Some of the features of the eRoom connector include:
- Performs incremental crawling (so that only new/updated documents are indexed).
- Fetches LDAP (including Active Directory) access control lists (ACLs) for document-level security (including users and groups).
- Metadata extraction.
- Is search engine independent
- Runs from any machine with access to the given eRoom site.
- Designed to support early binding mechanisms and group expansion of nested permissions.
- Filter the crawled documents by file names using regex patterns.
- Supports Windows/Linux/MacOS file shares.

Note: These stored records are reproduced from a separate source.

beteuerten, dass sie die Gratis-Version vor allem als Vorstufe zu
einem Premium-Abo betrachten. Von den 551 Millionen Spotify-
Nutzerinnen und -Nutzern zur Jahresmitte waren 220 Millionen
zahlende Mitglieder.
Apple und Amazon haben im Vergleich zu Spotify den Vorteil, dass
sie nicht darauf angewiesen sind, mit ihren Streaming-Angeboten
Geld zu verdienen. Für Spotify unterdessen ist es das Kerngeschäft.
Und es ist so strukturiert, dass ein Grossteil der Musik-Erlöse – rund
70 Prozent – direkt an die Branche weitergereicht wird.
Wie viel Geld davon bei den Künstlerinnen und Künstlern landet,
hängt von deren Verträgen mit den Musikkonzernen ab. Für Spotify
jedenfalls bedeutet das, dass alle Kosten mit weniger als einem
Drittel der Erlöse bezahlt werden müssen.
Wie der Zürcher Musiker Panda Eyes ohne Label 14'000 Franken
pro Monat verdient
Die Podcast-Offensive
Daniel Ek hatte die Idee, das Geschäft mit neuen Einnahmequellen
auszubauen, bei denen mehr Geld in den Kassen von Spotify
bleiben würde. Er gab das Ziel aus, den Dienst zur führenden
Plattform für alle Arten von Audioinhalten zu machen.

The eRoom connector retrieves several types of documents, listed below are the inclusions and exclusions of these documents.
- Calendar and Events
- Project Plan and Tasks
- Database and Rows
- Inbox (basic information)
- Other Files
- Comments on items
- Emails on Inbox item
- Content of Link addressed pages
Due to API limitations, the eRoom connector has the following limitations:
Multi-Threads Technical limitation
The connector will use SOAP / XML over HTTP or HTTPs to acquire information of eRoom content. The connector acquires content by doing the following:
- Go recursively through all items and documents of an eRoom site, creates sub-jobs for each object discovered. Each sub-job contains all metadata available, including ACLs.
- Saves the item states into a MongoDB instance in order to compare and perform the incremental crawls with added, updated and deleted items.